Je pourrais trouver le problème agréable et envisager avec plaisir une tournée au centre commercial pour me procurer quelques morceaux essentiels pour la saison. Avec la Covid, le magasinage est moins agréable qu’avant, et de un. Mais surtout, et de deux, je ne sais pas qu’est-ce que j’aimerais acheter. Je constate que je ne porte plus mes robes et mes collants chauds, ni mes vestons si pratiques en milieu de travail parce qu’ils nous donnent un air professionnel beau temps mauvais temps. Depuis que je suis à la retraite, je porte tout le temps des pantalons, et je les achète pour la plupart au Sport Expert, qui était autrefois jumelé avec une succursale Atmosphère, mais j’ai l’impression que le premier a acheté le deuxième en ce sens que depuis quelque temps seule l’enseigne Sport Expert pare la devanture du magasin.

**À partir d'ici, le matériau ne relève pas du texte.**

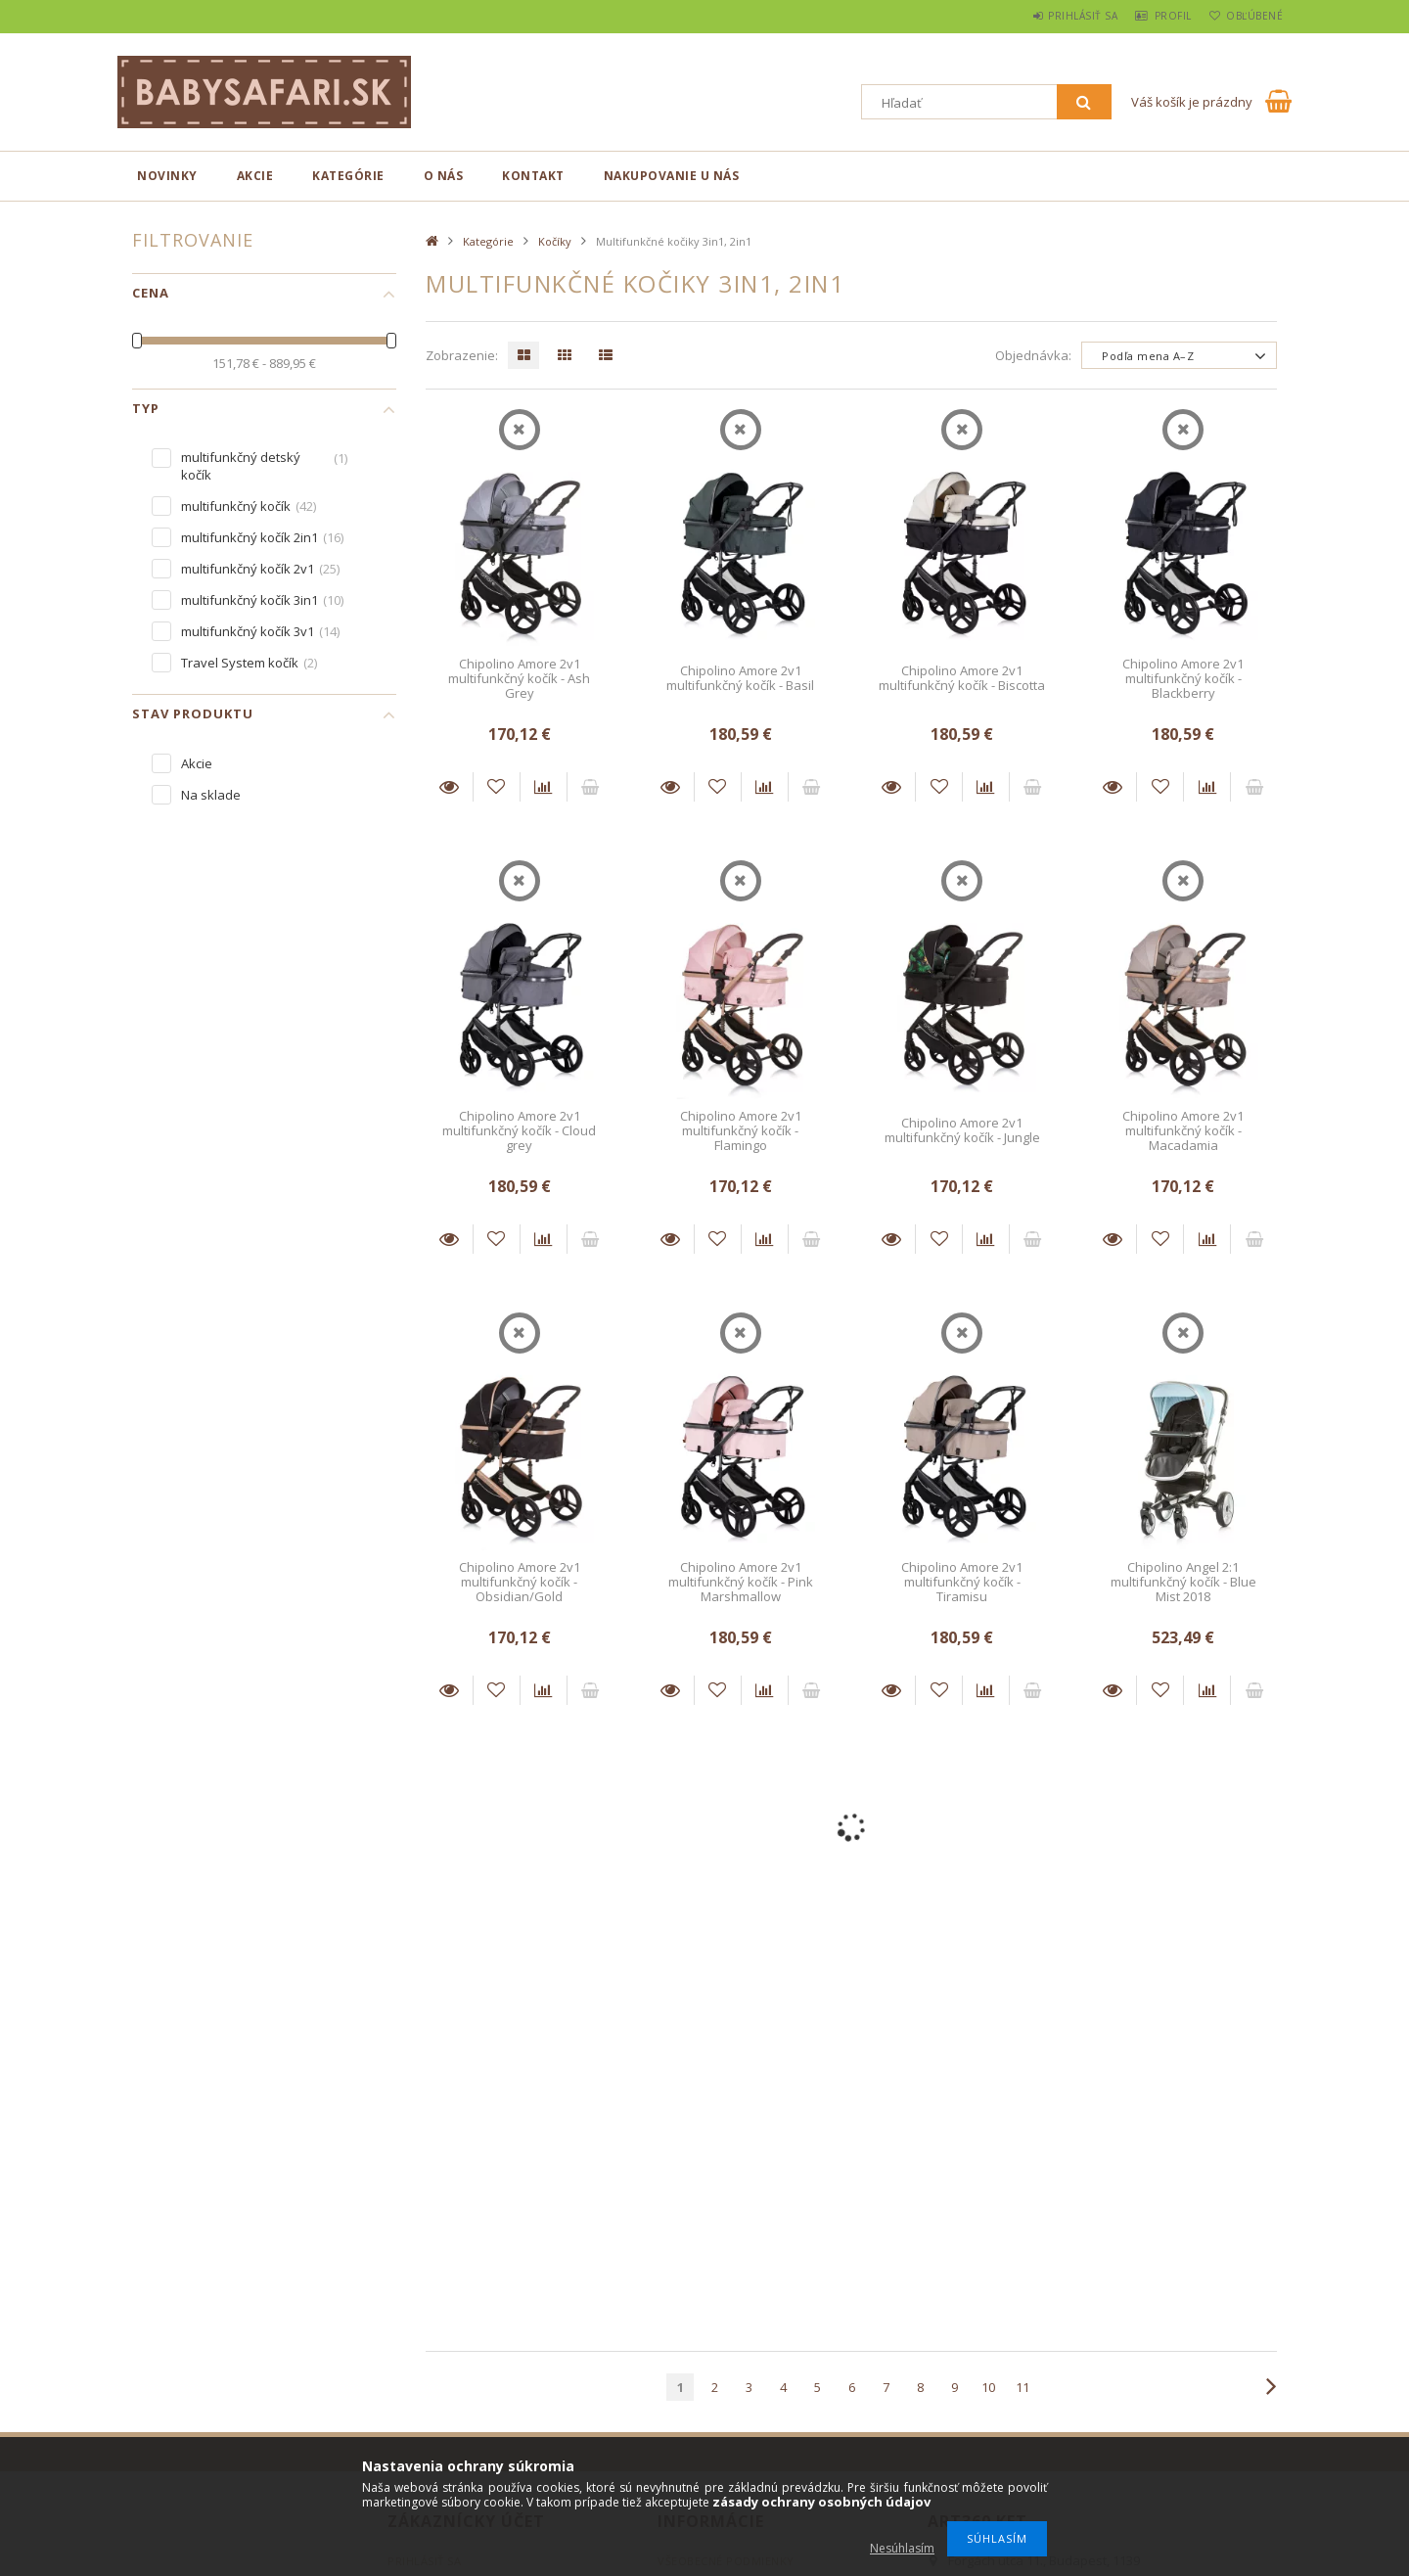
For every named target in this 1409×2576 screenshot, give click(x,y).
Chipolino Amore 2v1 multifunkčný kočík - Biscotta (962, 678)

J’écris ces lignes vêtue d’un pantalon gris foncé acheté il y a quatre ans au Sport Expert, d’un chandail gris en acrylique dont le col roulé, trop large, n’enserre pas le cou mais pendouille sous le menton, acheté du temps de mes sorties avec tantine dans une boutique de Rawdon. Pour clore mon allure agricole, mes baskets, qui commencent à se découdre à l’endroit du petit orteil, au pied droit.